Tutorial

Image Classification — Fashion-MNIST

End-to-end image classification on real IDX binary data. Covers dataset loading, model definition, training with hardware GPU timestamps, evaluation, predictions, and cross-device portability.

API levelLevel 1 — OaModule + autograd
DatasetFashion-MNIST IDX binary — 60k train / 10k test
Architecture784 → 128 (ReLU) → 10 · 101,770 parameters
OptimizerAdamW (lr=0.001, weight_decay=0.01)
Training2,000 steps × batch 64
Test accuracy83.2% (verified, held-out test set)
GPU throughput244,473 samples/s — RTX 5090 Laptop, hardware timestamps
SourceTutorial/Ml/TutorialMnistClassifier.cpp

1. The Dataset

Fashion-MNIST contains 60,000 training images and 10,000 test images across 10 clothing categories. Each image is a 28×28 grayscale value encoded as raw uint8 (0–255) in IDX binary format. Images stay as raw bytes on the host and are normalized to [0, 1] inside Forward() — eliminating a separate preprocessing step.

IndexLabelIndexLabel
0T-shirt/top5Sandal
1Trouser6Shirt
2Pullover7Sneaker
3Dress8Bag
4Coat9Ankle boot

2. The Model

Two-layer MLP: a hidden dense layer (784→128) with ReLU activation, followed by a logit head (128→10).OaFnMatrix::Scale inside Forward normalizes pixels to [0, 1] on the GPU.

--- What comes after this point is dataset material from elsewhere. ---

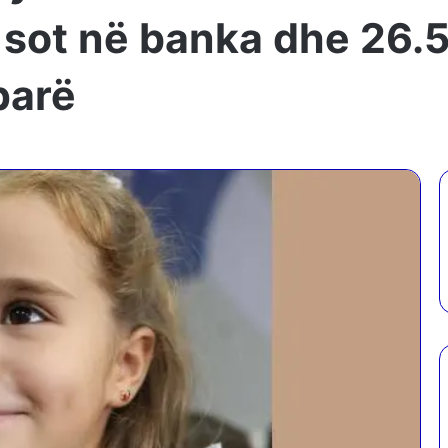
 sot në banka dhe 26.
parë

Tutorialmnistclassifier.cpp

class OaMnistClassifier : public OaModule {
public:
OaMnistClassifier() {
Fc1_ = OaMakeSharedPtr<OaLinear>(784, 128);
Fc2_ = OaMakeSharedPtr<OaLinear>(128, 10);
RegisterModule("fc1", Fc1_);
RegisterModule("fc2", Fc2_);
}
OaDeviceMatrix Forward(const OaDeviceMatrix& InX) override {
auto x = OaFnMatrix::Scale(InX, 1.0f / 255.0f); // normalize [0,255] → [0,1]
auto h = OaFnMatrix::Relu(Fc1_->Forward(x));
return Fc2_->Forward(h);
}
private:
OaSharedPtr<OaLinear> Fc1_, Fc2_;
};
Layer                            Output Shape     Params
──────────────────────────────── ──────────────   ───────
input  (Flatten 28×28)          [batch, 784]          0
dense  (784→128 + ReLU)         [batch, 128]    100,480
dense_1 (128→10)                [batch, 10]       1,290
──────────────────────────────── ──────────────   ───────
Total trainable parameters                       101,770

3. Training Loop

OaFnTrain::StepAsync submits the current step to the GPU while the CPU records the next one.OaTrainTimer wraps vkCmdWriteTimestamp2 for sub-microsecond precision — the source of all throughput numbers.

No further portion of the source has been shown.